Lines from the one containing "BONDEN MÖTER SKOLAN" to the end of the entries below must be reproduced exactly, with both end lines kept and no other line added.

[[ Data extract open ]]

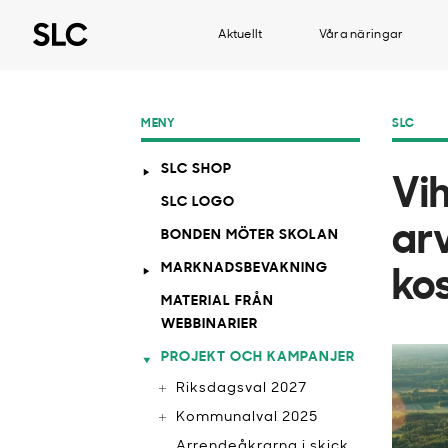
Aktuellt
Våra näringar
MENY
SLC
SLC SHOP
Vih
SLC LOGO
ar
BONDEN MÖTER SKOLAN
MARKNADSBEVAKNING
ko
MATERIAL FRÅN
WEBBINARIER
PROJEKT OCH KAMPANJER
Riksdagsval 2027
Kommunalval 2025
Arrendeåkrarna i skick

[[ Data extract closed ]]

■ Reply
BONDEN MÖTER SKOLAN
MARKNADSBEVAKNING
ko
MATERIAL FRÅN
WEBBINARIER
PROJEKT OCH KAMPANJER
Riksdagsval 2027
Kommunalval 2025
Arrendeåkrarna i skick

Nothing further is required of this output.